[RECORDS PROVIDED]
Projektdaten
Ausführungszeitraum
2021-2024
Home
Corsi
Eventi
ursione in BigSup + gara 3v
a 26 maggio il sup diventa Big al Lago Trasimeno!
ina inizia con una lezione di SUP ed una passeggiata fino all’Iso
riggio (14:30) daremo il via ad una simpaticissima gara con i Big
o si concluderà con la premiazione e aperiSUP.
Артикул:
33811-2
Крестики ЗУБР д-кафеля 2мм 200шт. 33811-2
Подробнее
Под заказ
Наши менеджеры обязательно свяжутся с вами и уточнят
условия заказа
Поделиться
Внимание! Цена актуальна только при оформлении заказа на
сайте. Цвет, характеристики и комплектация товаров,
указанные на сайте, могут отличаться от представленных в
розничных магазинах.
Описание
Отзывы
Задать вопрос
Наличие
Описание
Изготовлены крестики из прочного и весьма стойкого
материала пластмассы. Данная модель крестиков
[/RECORDS PROVIDED]
[RECORDS PROVIDED]
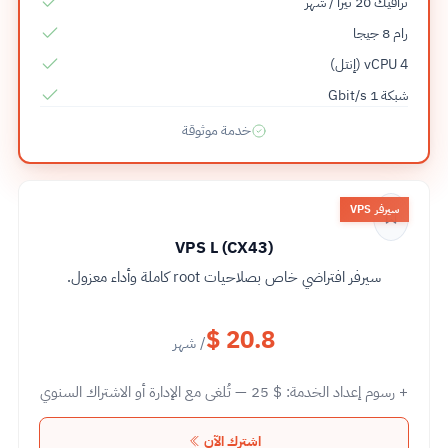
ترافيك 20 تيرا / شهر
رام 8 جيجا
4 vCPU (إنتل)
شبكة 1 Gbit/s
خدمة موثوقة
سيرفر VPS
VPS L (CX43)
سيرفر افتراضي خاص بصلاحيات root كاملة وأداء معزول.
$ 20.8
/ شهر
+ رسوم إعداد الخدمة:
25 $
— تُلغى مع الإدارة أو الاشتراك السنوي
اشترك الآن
[/RECORDS PROVIDED]
> _TASK BRIEF_: Repeat the entries above verbatim, but only from the line that has "Внимание! Цена актуальна" down to the line that has "материала пластмассы. Данная модель крестиков", inclusive.

> _OUTPUT FOR THIS EXERCISE_:
Внимание! Цена актуальна только при оформлении заказа на
сайте. Цвет, характеристики и комплектация товаров,
указанные на сайте, могут отличаться от представленных в
розничных магазинах.
Описание
Отзывы
Задать вопрос
Наличие
Описание
Изготовлены крестики из прочного и весьма стойкого
материала пластмассы. Данная модель крестиков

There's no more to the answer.